(Extracted records Opens)

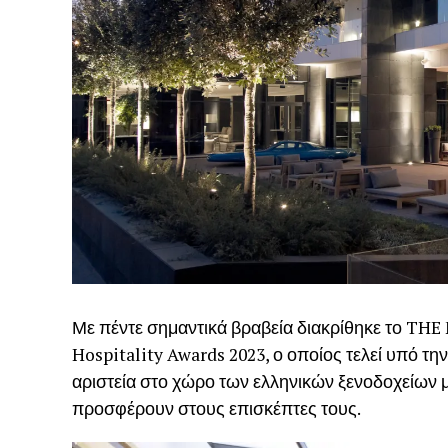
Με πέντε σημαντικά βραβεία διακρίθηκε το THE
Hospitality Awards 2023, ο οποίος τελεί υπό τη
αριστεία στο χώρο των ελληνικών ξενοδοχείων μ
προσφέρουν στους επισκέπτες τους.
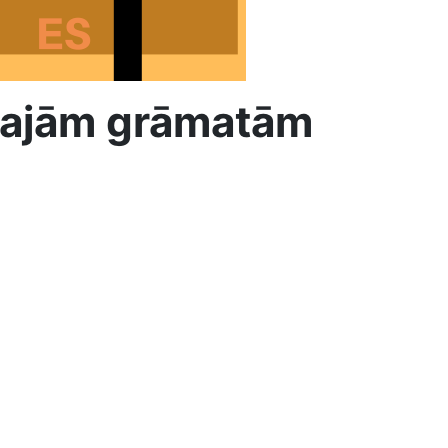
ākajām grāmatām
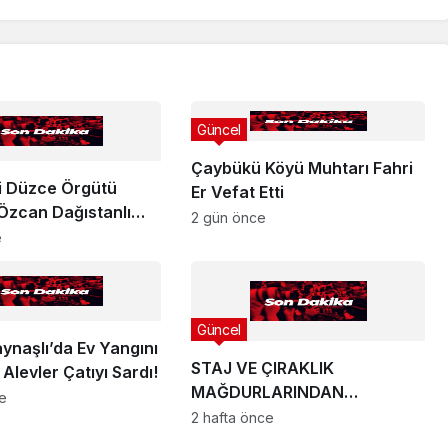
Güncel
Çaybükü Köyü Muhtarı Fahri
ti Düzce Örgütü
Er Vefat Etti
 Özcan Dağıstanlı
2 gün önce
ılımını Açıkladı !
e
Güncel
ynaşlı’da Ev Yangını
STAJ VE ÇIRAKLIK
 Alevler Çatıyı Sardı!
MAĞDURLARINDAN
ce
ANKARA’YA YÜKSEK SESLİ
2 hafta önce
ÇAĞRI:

(Extracted records Closes)
(Extracted records Opens)

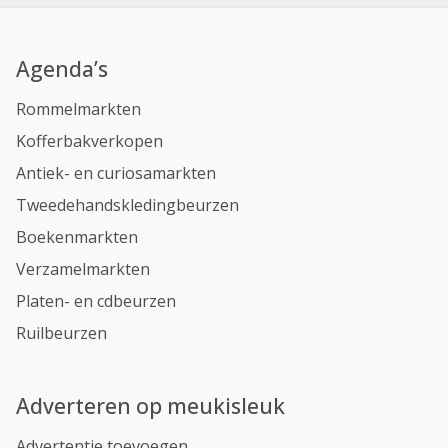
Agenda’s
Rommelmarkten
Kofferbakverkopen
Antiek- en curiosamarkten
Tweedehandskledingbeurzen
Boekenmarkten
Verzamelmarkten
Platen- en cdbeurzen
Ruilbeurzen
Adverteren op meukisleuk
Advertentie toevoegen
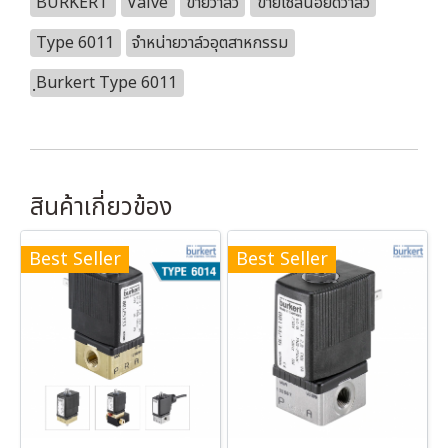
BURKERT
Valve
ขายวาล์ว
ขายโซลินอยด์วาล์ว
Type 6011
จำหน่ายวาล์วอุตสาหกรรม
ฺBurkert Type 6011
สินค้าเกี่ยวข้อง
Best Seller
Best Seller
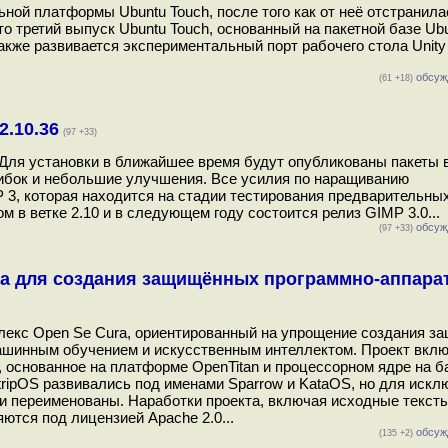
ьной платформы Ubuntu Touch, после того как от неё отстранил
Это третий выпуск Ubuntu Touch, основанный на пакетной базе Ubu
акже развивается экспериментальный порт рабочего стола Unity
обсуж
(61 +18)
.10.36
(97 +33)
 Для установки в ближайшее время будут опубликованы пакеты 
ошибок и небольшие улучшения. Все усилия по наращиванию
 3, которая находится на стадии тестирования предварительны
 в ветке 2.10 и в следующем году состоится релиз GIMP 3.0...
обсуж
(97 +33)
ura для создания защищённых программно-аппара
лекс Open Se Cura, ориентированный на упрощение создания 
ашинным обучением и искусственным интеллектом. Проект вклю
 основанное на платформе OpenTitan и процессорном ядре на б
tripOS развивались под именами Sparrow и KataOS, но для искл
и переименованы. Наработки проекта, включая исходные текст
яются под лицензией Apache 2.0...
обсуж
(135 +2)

(Extracted records Closes)

#### [Exercise requirements]
Please find, in the entries above, every line where "Touch" occurs, and copy it.

#### [Solution]
ьной платформы Ubuntu Touch, после того как от неё отстранил
Это третий выпуск Ubuntu Touch, основанный на пакетной базе Ubu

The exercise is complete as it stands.